(What to work on): Word for word, and with pictures excluded, copy out all the records that follow.

(Beginning of Data extracts)

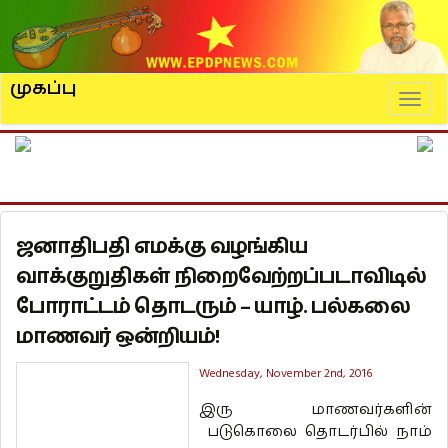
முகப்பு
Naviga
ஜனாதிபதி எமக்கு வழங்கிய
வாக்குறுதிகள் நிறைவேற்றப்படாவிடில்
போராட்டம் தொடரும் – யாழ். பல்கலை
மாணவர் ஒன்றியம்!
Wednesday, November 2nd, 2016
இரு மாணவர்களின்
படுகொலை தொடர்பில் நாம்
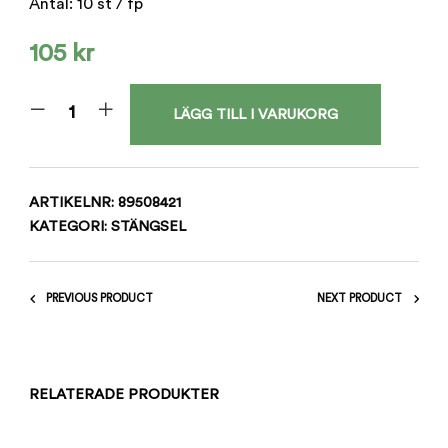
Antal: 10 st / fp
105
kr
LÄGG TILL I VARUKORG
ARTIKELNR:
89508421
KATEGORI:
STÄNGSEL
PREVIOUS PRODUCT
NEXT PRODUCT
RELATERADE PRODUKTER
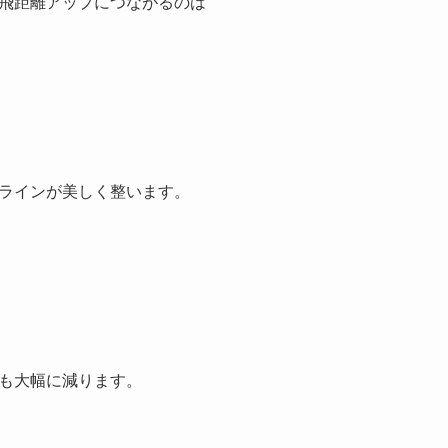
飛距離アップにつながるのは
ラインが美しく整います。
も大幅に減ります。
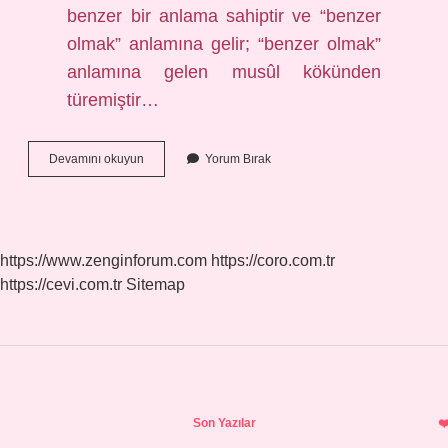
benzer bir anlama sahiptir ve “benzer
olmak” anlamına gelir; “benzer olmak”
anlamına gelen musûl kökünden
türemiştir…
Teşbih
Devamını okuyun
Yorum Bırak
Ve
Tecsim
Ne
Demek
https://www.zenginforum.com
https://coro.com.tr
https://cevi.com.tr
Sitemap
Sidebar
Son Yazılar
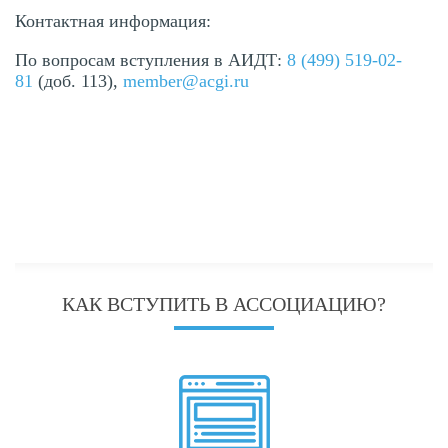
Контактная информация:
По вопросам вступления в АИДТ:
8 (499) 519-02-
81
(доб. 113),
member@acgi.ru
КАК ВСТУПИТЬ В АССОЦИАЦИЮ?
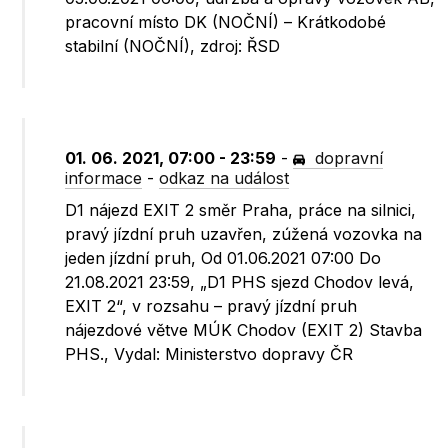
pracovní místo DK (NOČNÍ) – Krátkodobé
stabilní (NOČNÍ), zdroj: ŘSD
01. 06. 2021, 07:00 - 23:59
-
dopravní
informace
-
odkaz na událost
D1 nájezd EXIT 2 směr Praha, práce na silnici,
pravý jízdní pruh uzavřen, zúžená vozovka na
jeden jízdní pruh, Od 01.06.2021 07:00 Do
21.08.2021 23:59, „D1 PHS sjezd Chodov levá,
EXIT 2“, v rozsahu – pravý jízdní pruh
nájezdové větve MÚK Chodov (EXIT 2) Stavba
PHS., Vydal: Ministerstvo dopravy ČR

(End of Data extracts)

(Response for this exercise):
முகப்பு
Naviga
ஜனாதிபதி எமக்கு வழங்கிய
வாக்குறுதிகள் நிறைவேற்றப்படாவிடில்
போராட்டம் தொடரும் – யாழ். பல்கலை
மாணவர் ஒன்றியம்!
Wednesday, November 2nd, 2016
இரு மாணவர்களின்
படுகொலை தொடர்பில் நாம்
Antal: 10 st / fp
105
kr
LÄGG TILL I VARUKORG
ARTIKELNR:
89508421
KATEGORI:
STÄNGSEL
PREVIOUS PRODUCT
NEXT PRODUCT
RELATERADE PRODUKTER
飛距離アップにつながるのは
ラインが美しく整います。
も大幅に減ります。
benzer bir anlama sahiptir ve “benzer
olmak” anlamına gelir; “benzer olmak”
anlamına gelen musûl kökünden
türemiştir…
Teşbih
Devamını okuyun
Yorum Bırak
Ve
Tecsim
Ne
Demek
https://www.zenginforum.com
https://coro.com.tr
https://cevi.com.tr
Sitemap
Sidebar
Son Yazılar
Контактная информация:
По вопросам вступления в АИДТ:
8 (499) 519-02-
81
(доб. 113),
member@acgi.ru
КАК ВСТУПИТЬ В АССОЦИАЦИЮ?
pracovní místo DK (NOČNÍ) – Krátkodobé
stabilní (NOČNÍ), zdroj: ŘSD
01. 06. 2021, 07:00 - 23:59
-
dopravní
informace
-
odkaz na událost
D1 nájezd EXIT 2 směr Praha, práce na silnici,
pravý jízdní pruh uzavřen, zúžená vozovka na
jeden jízdní pruh, Od 01.06.2021 07:00 Do
21.08.2021 23:59, „D1 PHS sjezd Chodov levá,
EXIT 2“, v rozsahu – pravý jízdní pruh
nájezdové větve MÚK Chodov (EXIT 2) Stavba
PHS., Vydal: Ministerstvo dopravy ČR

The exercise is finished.